In water hyacinths case, this natural enemy is not one but many, but the ones we are going to focus on is a plant hopper (M. scutellaris) and and a mirid (E. catarinensis) species from Brazil. Both biocontrol agents have been relatively successful in controlling water hyacinth. Both biocontrol agents are currently being reared at the Waainek Mass Rearing Centre at Rhodes University. The problem is, recently, painted Reed Frogs (Hyperolius marmoratus verrucosus) have been found in the mass rearing pools, the same pools that rear the insects.
The project thus aims to determine whether the frog predates upon the two insects. If the frog does in fact incorporate either of the two insects into its diet, it could affect the Waainek Mass Rearing Centres’ ability to rear and distribute the insect, and if they cannot rear the insect in high enough quantities, then water hyacinth will continue to take over South African waterways without restriction from the biocontrol agents.
I have loved snakes for as long I can remember. They fascinate and inspire me to read more and more. They very well may be the thing I choose to base my life’s work on one day, and it’s this love that has steered me towards my latest Zoological endeavour: the study of spotted skaapstekers and their distribution In South Africa
Unlike my first project which saw me growing buckets upon buckets of invasive water weeds, this project has me in an air-conditioned lab with finely-tuned scientific instruments – a hop, a skip and a mile away from my previous greenhouse and spade. It may not be as glamorous as birthing a T-rex but it has its perks. Firstly, it doesn’t pay. Secondly, it makes me feel stupid and thirdly, it makes me feel more stupid than the laboratory’s pet fish that eats its own semen. Granted, these are not perks but the semen eating Siamese fighting fish is weirdly frightening and fascinating all at the same time. (P.S. I don’t know if the fish’s diet is completely factual but I have it from reliable sources that it is).

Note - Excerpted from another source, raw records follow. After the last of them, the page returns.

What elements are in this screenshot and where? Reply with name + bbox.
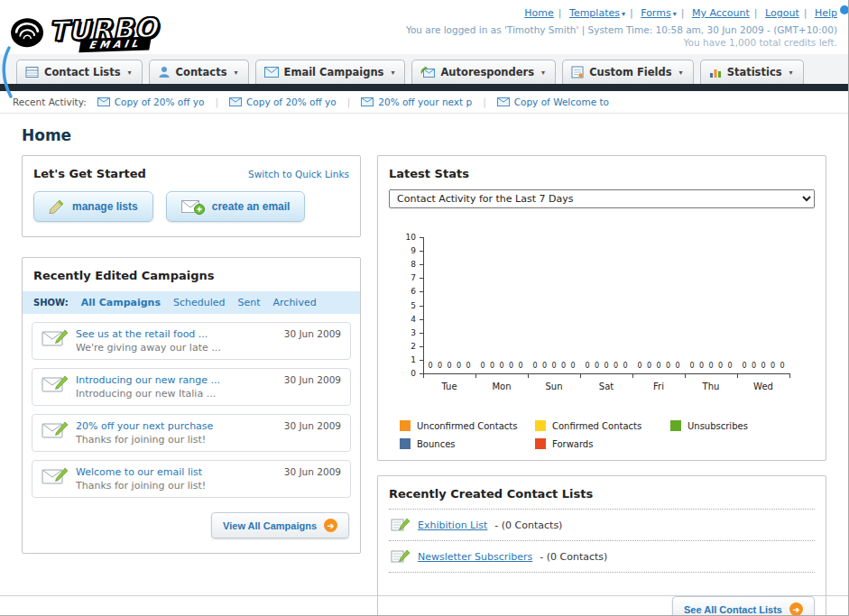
x-tick (789, 373, 790, 378)
x-tick-label: Sun (528, 382, 580, 391)
bar-value-label: 0 (436, 362, 445, 370)
y-tick (420, 333, 423, 334)
separator (554, 7, 567, 19)
recent-activity-link[interactable]: Copy of 20% off yo (115, 97, 205, 107)
tab-statistics[interactable]: Statistics (700, 60, 804, 84)
contact-list-link[interactable]: Exhibition List (418, 519, 487, 531)
top-link-my-account[interactable]: My Account (692, 7, 750, 19)
campaign-subtitle: Introducing our new Italia ... (76, 388, 220, 400)
top-header: TURBO EMAIL Home Templates Forms My Acco… (0, 0, 848, 54)
campaign-item[interactable]: 20% off your next purchase Thanks for jo… (32, 414, 351, 452)
y-tick (420, 264, 423, 265)
legend-label: Confirmed Contacts (552, 421, 641, 431)
x-tick (580, 373, 581, 378)
separator (799, 7, 812, 19)
recent-activity-item[interactable]: Copy of 20% off yo (229, 97, 337, 107)
bar-value-label: 0 (559, 362, 568, 370)
switch-quick-links-link[interactable]: Switch to Quick Links (248, 169, 349, 179)
x-tick (528, 373, 529, 378)
contacts-icon (158, 66, 171, 78)
bar-value-label: 0 (725, 362, 734, 370)
top-link-templates[interactable]: Templates (569, 7, 620, 19)
filter-all-campaigns[interactable]: All Campaigns (81, 297, 161, 308)
y-tick (420, 306, 423, 307)
stats-period-select[interactable]: Contact Activity for the Last 7 Days (389, 189, 815, 208)
chevron-down-icon (391, 69, 394, 77)
y-tick-label: 6 (391, 287, 416, 296)
recent-activity-item[interactable]: 20% off your next p (361, 97, 472, 107)
campaign-subtitle: Thanks for joining our list! (76, 434, 213, 446)
contact-lists-icon (25, 66, 39, 78)
top-link-help[interactable]: Help (815, 7, 837, 19)
campaign-title-link[interactable]: Welcome to our email list (76, 466, 206, 478)
top-link-home[interactable]: Home (524, 7, 553, 19)
legend-swatch (535, 420, 546, 431)
bar-value-label: 0 (540, 362, 549, 370)
logo-tail-decoration (0, 45, 14, 99)
tab-custom-fields[interactable]: Custom Fields (562, 60, 694, 84)
contact-list-item[interactable]: Exhibition List - (0 Contacts) (389, 510, 815, 541)
campaign-date: 30 Jun 2009 (284, 328, 341, 339)
chevron-down-icon (679, 69, 683, 77)
separator (344, 97, 355, 107)
top-link-forms[interactable]: Forms (641, 7, 670, 19)
tab-email-campaigns[interactable]: Email Campaigns (255, 60, 406, 84)
manage-lists-button[interactable]: manage lists (33, 191, 153, 222)
create-email-button[interactable]: create an email (166, 191, 306, 222)
campaign-subtitle: We're giving away our late ... (76, 342, 221, 354)
campaigns-filter-bar: SHOW: All Campaigns Scheduled Sent Archi… (23, 291, 360, 314)
contact-list-item[interactable]: Newsletter Subscribers - (0 Contacts) (389, 541, 815, 573)
recent-activity-item[interactable]: Copy of 20% off yo (97, 97, 205, 107)
campaign-item[interactable]: Introducing our new range ... Introducin… (32, 368, 351, 406)
tab-label: Autoresponders (440, 66, 534, 78)
recent-activity-bar: Recent Activity: Copy of 20% off yo Copy… (0, 91, 848, 114)
filter-sent[interactable]: Sent (238, 297, 261, 308)
tab-autoresponders[interactable]: Autoresponders (411, 60, 556, 84)
campaign-item[interactable]: Welcome to our email list Thanks for joi… (32, 460, 351, 498)
recent-activity-link[interactable]: Copy of 20% off yo (246, 97, 337, 107)
legend-label: Forwards (552, 439, 593, 449)
y-tick (420, 360, 423, 361)
tab-contacts[interactable]: Contacts (149, 60, 249, 84)
main-content: Home Let's Get Started Switch to Quick L… (0, 114, 848, 616)
filter-scheduled[interactable]: Scheduled (173, 297, 226, 308)
campaign-item[interactable]: See us at the retail food ... We're givi… (32, 322, 351, 360)
bar-value-label: 0 (478, 362, 487, 370)
y-tick (420, 237, 423, 238)
header-right: Home Templates Forms My Account Logout H… (406, 5, 837, 54)
bar-value-label: 0 (635, 362, 644, 370)
x-tick-label: Mon (475, 382, 528, 391)
recent-activity-item[interactable]: Copy of Welcome to (497, 97, 609, 107)
see-all-contact-lists-button[interactable]: See All Contact Lists (672, 596, 815, 616)
envelope-icon (497, 97, 510, 106)
latest-stats-panel: Latest Stats Contact Activity for the La… (377, 155, 826, 461)
campaign-subtitle: Thanks for joining our list! (76, 480, 206, 492)
campaign-title-link[interactable]: See us at the retail food ... (76, 328, 221, 340)
y-tick (420, 278, 423, 279)
filter-archived[interactable]: Archived (273, 297, 317, 308)
contact-list-count: - (0 Contacts) (540, 551, 607, 563)
decoration-dot (840, 5, 849, 14)
recent-activity-link[interactable]: Copy of Welcome to (514, 97, 609, 107)
tab-label: Contact Lists (44, 66, 121, 78)
nav-divider-bar (0, 84, 848, 91)
contact-list-link[interactable]: Newsletter Subscribers (418, 551, 532, 563)
campaign-edit-icon (42, 374, 69, 394)
top-link-logout[interactable]: Logout (765, 7, 799, 19)
x-tick (632, 373, 633, 378)
bar-value-label: 0 (488, 362, 497, 370)
campaign-title-link[interactable]: 20% off your next purchase (76, 420, 213, 432)
campaign-title-link[interactable]: Introducing our new range ... (76, 374, 220, 386)
legend-swatch (670, 420, 681, 431)
campaign-edit-icon (42, 466, 69, 486)
legend-label: Bounces (417, 439, 456, 449)
manage-lists-label: manage lists (72, 200, 138, 213)
legend-item: Confirmed Contacts (535, 420, 670, 431)
app-logo: TURBO EMAIL (8, 4, 159, 57)
envelope-icon (229, 97, 242, 106)
turbo-email-dashboard: TURBO EMAIL Home Templates Forms My Acco… (0, 0, 849, 616)
view-all-campaigns-button[interactable]: View All Campaigns (211, 512, 349, 538)
tab-contact-lists[interactable]: Contact Lists (16, 60, 143, 84)
recent-activity-link[interactable]: 20% off your next p (378, 97, 472, 107)
y-tick-label: 4 (391, 315, 416, 324)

Regardless of the fish and its diet, I believe this project is both challenging and rewarding at the same time because it promises new knowledge and new skills that are tantamount to the arsenal of any aspiring herpetologist.
Thus far I have completed the DNA preparation for most of the DNA samples from the Bayworld museum in Port Elizabeth. The preparation which involves clipping body tissue, extracting, amplifying and running DNA is a rather painstaking and unpredictable process which leaves even the most robust knees shaking from side to side. The end product, a small picture with an array of black and white lines can make or break your day and luckily for me, my day was made the first time I delved into the world of genetics.
My DNA samples were good and for this reason they were packaged and sent to South Korea only weeks ago for further preparation. The product of the preparation carried out in South Korea will be inputted into a rather sophisticated programme to determine whether the samples ascertained from the museum prove or disprove the existence of multiple subspecies of spotted skaapsteker in South Africa.
The project is still in its early stages because I have only done approximately a third of the necessary DNA preparations for the project. The next step which was begun only days ago will involve me preparing spotted skaapsteker DNA samples from SANBI (South African National Biodiversity Institute) in Cape Town. Once prepared, the large batch of samples will be sent to South Korea and following that will be analysed in conjunction with the samples from the Bayworld to determine whether spotted skaapstekers are perhaps more than just one species.
Although I am only at the beginning of this sure-to-be stressful endeavour, I am excited to see what the future holds and whether the spotted skaapstekers warrant taxonomic reevaluation.